DATA LISTING:
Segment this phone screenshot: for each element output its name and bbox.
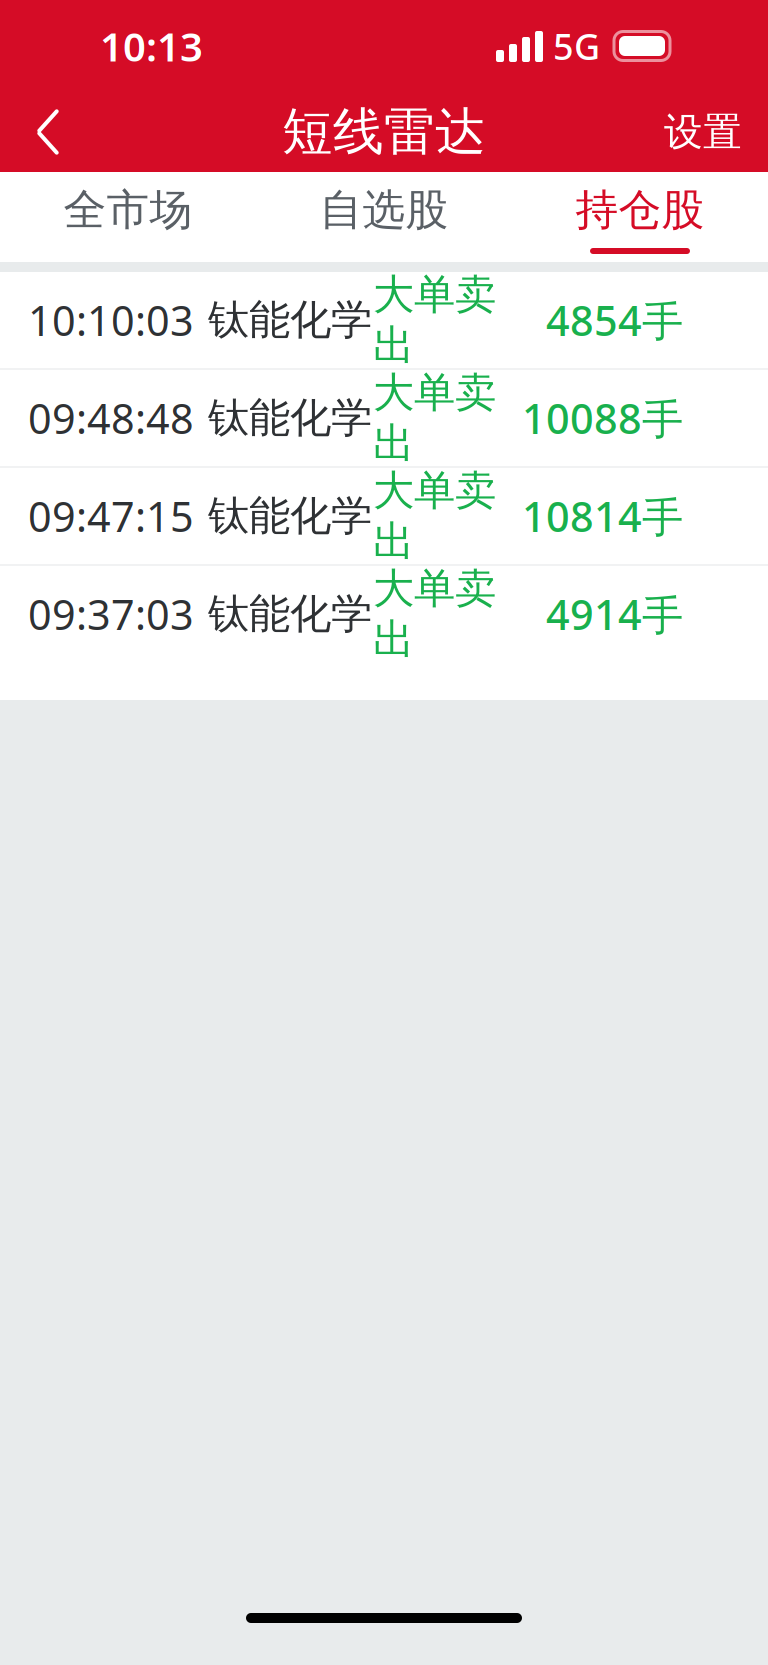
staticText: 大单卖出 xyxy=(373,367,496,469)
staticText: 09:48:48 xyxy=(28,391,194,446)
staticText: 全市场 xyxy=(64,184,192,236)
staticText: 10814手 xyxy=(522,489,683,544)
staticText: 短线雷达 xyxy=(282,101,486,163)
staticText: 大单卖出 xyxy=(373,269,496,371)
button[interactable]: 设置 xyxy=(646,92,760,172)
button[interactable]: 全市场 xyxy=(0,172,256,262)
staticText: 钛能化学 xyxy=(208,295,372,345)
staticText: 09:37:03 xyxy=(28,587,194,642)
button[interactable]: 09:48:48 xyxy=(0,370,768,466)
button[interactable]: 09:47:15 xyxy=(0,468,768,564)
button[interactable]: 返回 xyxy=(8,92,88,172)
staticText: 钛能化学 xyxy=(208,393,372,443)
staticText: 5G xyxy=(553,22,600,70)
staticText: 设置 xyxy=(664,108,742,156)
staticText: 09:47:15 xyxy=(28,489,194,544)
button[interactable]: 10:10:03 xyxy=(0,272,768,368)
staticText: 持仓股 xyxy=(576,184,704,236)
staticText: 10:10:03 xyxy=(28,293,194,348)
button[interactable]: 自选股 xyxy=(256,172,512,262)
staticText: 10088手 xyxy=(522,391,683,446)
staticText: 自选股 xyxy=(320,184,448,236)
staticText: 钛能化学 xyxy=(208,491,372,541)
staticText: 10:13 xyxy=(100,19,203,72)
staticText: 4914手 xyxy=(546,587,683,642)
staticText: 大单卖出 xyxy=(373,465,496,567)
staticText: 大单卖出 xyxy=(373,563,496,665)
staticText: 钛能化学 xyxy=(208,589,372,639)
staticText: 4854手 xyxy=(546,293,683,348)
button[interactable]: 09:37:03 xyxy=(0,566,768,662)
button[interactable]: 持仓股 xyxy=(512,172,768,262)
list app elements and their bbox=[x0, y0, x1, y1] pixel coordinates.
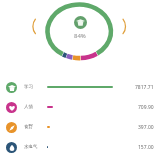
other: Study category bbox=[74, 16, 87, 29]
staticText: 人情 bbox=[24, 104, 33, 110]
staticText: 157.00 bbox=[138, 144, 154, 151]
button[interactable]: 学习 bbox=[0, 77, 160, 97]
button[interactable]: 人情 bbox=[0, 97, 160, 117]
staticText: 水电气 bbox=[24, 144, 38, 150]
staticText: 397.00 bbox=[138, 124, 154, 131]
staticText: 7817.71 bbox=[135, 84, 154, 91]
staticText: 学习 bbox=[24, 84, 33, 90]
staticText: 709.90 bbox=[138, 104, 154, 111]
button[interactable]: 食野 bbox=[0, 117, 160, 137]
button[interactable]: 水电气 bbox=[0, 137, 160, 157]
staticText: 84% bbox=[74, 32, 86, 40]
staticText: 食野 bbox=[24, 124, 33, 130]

EXERCISE DIRECTIONS: The whole listing should be printed again exactly as written, images excluded.

YOUR RESPONSE:
Segment this phone screenshot: for each element output its name and bbox.
staticText: 大单卖出 xyxy=(373,367,496,469)
staticText: 09:48:48 xyxy=(28,391,194,446)
staticText: 全市场 xyxy=(64,184,192,236)
staticText: 10814手 xyxy=(522,489,683,544)
staticText: 短线雷达 xyxy=(282,101,486,163)
staticText: 大单卖出 xyxy=(373,269,496,371)
button[interactable]: 设置 xyxy=(646,92,760,172)
button[interactable]: 全市场 xyxy=(0,172,256,262)
staticText: 钛能化学 xyxy=(208,295,372,345)
staticText: 09:37:03 xyxy=(28,587,194,642)
button[interactable]: 09:48:48 xyxy=(0,370,768,466)
button[interactable]: 09:47:15 xyxy=(0,468,768,564)
button[interactable]: 返回 xyxy=(8,92,88,172)
staticText: 钛能化学 xyxy=(208,393,372,443)
staticText: 5G xyxy=(553,22,600,70)
staticText: 设置 xyxy=(664,108,742,156)
staticText: 09:47:15 xyxy=(28,489,194,544)
button[interactable]: 10:10:03 xyxy=(0,272,768,368)
staticText: 持仓股 xyxy=(576,184,704,236)
staticText: 10:10:03 xyxy=(28,293,194,348)
button[interactable]: 自选股 xyxy=(256,172,512,262)
staticText: 10088手 xyxy=(522,391,683,446)
staticText: 自选股 xyxy=(320,184,448,236)
staticText: 钛能化学 xyxy=(208,491,372,541)
staticText: 10:13 xyxy=(100,19,203,72)
staticText: 4914手 xyxy=(546,587,683,642)
staticText: 大单卖出 xyxy=(373,465,496,567)
staticText: 大单卖出 xyxy=(373,563,496,665)
staticText: 钛能化学 xyxy=(208,589,372,639)
staticText: 4854手 xyxy=(546,293,683,348)
button[interactable]: 09:37:03 xyxy=(0,566,768,662)
button[interactable]: 持仓股 xyxy=(512,172,768,262)
list app elements and their bbox=[x0, y0, x1, y1] pixel coordinates.
other: Study category bbox=[74, 16, 87, 29]
staticText: 人情 bbox=[24, 104, 33, 110]
staticText: 157.00 bbox=[138, 144, 154, 151]
button[interactable]: 学习 bbox=[0, 77, 160, 97]
button[interactable]: 人情 bbox=[0, 97, 160, 117]
staticText: 水电气 bbox=[24, 144, 38, 150]
staticText: 397.00 bbox=[138, 124, 154, 131]
staticText: 7817.71 bbox=[135, 84, 154, 91]
staticText: 学习 bbox=[24, 84, 33, 90]
staticText: 709.90 bbox=[138, 104, 154, 111]
button[interactable]: 食野 bbox=[0, 117, 160, 137]
button[interactable]: 水电气 bbox=[0, 137, 160, 157]
staticText: 84% bbox=[74, 32, 86, 40]
staticText: 食野 bbox=[24, 124, 33, 130]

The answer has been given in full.